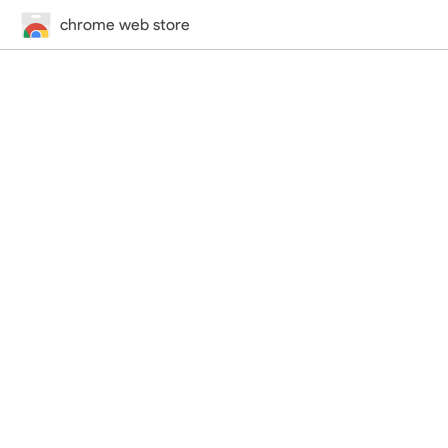
chrome web store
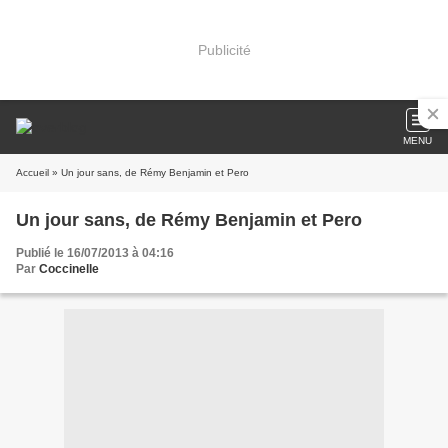
Publicité
MENU
Accueil
» Un jour sans, de Rémy Benjamin et Pero
Un jour sans, de Rémy Benjamin et Pero
Publié le 16/07/2013 à 04:16
Par
Coccinelle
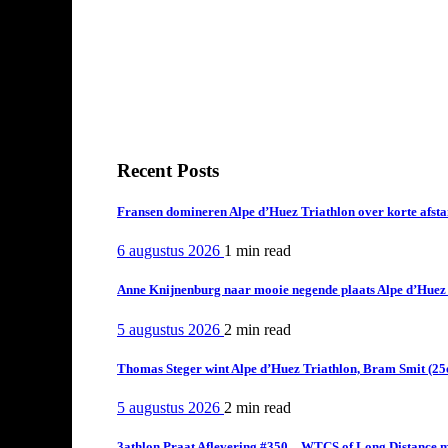
Recent Posts
Fransen domineren Alpe d’Huez Triathlon over korte afstan
6 augustus 2026
1 min
read
Anne Knijnenburg naar mooie negende plaats Alpe d’Huez Tr
5 augustus 2026
2 min
read
Thomas Steger wint Alpe d’Huez Triathlon, Bram Smit (25
5 augustus 2026
2 min
read
3athlon Praat Aflevering #350 – WTCS of Long Distance m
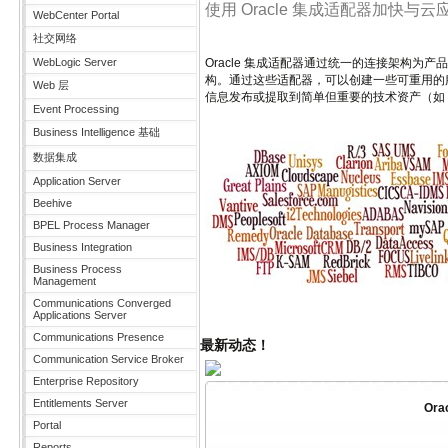
使用 Oracle 集成适配器加快
WebCenter Portal
社交网络
WebLogic Server
Oracle 集成适配器通过统一的连接架构
构。通过这些适配器，可以创建一些可重用的服务资产，将来
Web 层
信息发布或提取到简单但重要的技术资产（如 F
Event Processing
Business Intelligence 基础
数据集成
Application Server
Beehive
BPEL Process Manager
Business Integration
Business Process
Management
Communications Converged
Applications Server
Communications Presence
最新动态！
Communication Service Broker
Enterprise Repository
Entitlements Server
Ora
Portal
Reports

_Activity_
Go through the entries above and count the lines with the word "Communications", then give only that number.

_Problem solution_
2